Emily pun manggut-manggut mendengar jawaban Melvin. Ia termenung sejenak untuk berpikir dan mengingat ucapan Heather waktu itu yang bilang kalau Melvin bercumbu dengan Cassie. Setelah menerka-nerka, ia pun mengambil kesimpulan pribadi kalau Melvin dan Cassie mungkin sekadar terikat ranah Friends with Benefit saja. Mungkin.

"Oh, hei, aku baru ingat," ujar Emily pada Melvin, "aku harus ke supermarket dulu. Jadi, tidak apa-apa kalau kau mau menurunkanku di halte bus depan."

Melvin melirik sekilas pada Emily, lalu menjawab, "Tidak masalah. Aku juga ingin beli bir."

"Ah, begitu rupanya." Emily tersenyum. "Terima kasih banyak."

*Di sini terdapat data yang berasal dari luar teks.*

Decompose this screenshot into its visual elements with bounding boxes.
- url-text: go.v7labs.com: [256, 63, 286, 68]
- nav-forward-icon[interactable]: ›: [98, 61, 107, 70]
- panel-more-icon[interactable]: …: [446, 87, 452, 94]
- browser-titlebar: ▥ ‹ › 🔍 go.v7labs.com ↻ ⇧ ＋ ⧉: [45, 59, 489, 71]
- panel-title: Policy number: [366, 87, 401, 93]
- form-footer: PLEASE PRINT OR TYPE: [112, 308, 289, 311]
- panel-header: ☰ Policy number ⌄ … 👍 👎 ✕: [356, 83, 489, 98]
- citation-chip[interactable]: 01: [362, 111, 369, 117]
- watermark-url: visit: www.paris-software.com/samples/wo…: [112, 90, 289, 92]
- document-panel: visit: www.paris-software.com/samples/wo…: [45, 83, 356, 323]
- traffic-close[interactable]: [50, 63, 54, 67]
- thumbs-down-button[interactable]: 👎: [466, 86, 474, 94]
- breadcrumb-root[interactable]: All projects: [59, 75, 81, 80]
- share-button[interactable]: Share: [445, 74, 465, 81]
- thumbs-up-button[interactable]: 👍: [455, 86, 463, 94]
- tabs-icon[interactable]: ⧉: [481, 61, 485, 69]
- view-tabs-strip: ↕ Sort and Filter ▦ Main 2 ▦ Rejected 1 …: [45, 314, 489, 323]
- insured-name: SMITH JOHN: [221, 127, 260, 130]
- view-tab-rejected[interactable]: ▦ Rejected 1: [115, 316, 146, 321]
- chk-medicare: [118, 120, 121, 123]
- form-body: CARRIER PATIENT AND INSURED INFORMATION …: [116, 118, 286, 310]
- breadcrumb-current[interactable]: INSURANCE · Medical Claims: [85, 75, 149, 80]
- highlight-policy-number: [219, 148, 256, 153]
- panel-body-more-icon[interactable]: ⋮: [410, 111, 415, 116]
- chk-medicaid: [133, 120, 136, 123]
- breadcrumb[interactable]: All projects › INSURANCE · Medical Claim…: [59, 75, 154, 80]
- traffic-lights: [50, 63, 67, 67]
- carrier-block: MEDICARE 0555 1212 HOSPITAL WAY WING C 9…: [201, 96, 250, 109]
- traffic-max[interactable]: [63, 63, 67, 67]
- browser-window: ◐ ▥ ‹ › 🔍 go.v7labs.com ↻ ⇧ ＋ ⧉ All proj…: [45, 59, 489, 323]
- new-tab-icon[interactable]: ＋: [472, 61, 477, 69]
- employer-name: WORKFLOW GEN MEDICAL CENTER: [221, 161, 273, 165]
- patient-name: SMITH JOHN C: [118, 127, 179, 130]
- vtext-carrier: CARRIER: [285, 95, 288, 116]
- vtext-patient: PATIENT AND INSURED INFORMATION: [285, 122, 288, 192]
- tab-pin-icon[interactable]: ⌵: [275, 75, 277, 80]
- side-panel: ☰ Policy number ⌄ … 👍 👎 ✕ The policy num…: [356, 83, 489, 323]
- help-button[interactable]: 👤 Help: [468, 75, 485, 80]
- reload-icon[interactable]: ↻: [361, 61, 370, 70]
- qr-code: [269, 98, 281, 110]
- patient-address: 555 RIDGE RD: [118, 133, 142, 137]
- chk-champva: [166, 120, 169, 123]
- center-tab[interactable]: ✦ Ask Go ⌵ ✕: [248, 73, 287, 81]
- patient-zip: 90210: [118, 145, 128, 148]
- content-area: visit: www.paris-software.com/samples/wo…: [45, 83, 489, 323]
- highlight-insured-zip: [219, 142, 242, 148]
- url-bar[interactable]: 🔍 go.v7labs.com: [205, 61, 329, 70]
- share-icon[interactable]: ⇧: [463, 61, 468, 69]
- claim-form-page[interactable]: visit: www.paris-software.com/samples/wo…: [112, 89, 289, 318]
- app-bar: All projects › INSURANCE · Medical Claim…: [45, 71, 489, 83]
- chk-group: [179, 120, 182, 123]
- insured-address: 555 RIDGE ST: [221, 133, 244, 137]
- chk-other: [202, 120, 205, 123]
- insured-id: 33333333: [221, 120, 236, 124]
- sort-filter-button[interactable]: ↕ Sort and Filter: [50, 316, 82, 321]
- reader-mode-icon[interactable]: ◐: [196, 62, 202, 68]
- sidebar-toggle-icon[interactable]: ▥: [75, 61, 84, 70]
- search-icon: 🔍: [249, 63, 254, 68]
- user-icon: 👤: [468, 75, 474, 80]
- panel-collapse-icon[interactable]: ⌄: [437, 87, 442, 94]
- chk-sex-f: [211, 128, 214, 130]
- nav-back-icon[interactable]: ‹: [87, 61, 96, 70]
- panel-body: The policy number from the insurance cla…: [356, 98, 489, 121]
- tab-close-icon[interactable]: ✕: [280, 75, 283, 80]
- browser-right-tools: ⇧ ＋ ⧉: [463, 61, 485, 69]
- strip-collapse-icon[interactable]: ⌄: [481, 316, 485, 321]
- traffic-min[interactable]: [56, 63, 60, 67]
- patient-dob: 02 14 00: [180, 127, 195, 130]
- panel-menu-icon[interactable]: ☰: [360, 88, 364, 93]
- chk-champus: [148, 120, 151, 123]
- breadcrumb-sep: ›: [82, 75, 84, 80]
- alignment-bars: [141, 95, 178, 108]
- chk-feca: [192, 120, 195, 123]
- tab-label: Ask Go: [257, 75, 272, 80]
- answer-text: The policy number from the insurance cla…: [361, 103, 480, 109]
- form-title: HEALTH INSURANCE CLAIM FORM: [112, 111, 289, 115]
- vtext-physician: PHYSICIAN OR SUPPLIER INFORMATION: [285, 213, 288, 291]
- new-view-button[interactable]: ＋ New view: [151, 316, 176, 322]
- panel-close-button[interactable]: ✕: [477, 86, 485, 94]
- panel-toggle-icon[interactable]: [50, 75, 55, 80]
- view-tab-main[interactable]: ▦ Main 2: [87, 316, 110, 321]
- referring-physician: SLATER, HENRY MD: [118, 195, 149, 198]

Dalam perjalanan, ponsel Melvin tiba-tiba berdering. Emily pun melihat kalau ternyata ponsel Melvin diletakkan di dalam laci dashboard yang ada di hadapannya.

Melvin menjulurkan tangannya ke depan Emily dan itu membuat Emily secara refleks langsung mundur, menyandarkan punggungnya pada sandaran kursi agar Melvin bisa membuka laci dashboard tanpa terhalang olehnya.

Pria berjaket hitam itu mengambil ponselnya dari dalam sana. Dia tidak menutup laci dashboard karena kerepotan harus sambil fokus menyetir.

Maka dari itu, membiarkan laci dashboard tetap terbuka, Melvin mengangkat telepon dari temannya sembari kembali mengemudikan mobil.

Emily tentu saja peka untuk menutup laci dashboard di hadapannya. Akan tetapi saat ia memegang penutup laci itu dan baru saja akan merapatkannya, kedua matanya tak sengaja menangkap suatu benda yang ada di dalam sana.

Emily menoleh pada Melvin dan melihat pria itu masih sibuk menelepon. Emily mengakui kalau dirinya memang tipikal orang yang selalu merasa penasaran terhadap suatu objek asing yang ia lihat dan selalu berkeinginan memastikan apa objek itu.

Apalagi kelihatannya benda berbungkus plastik di dalam laci dashboard itu agak aneh dan sedikit familier di matanya.

Dengan lancang, Emily pun mengambil plastik kecil itu tanpa izin dari Melvin. Ada dua buah plastik klip yang Emily ambil.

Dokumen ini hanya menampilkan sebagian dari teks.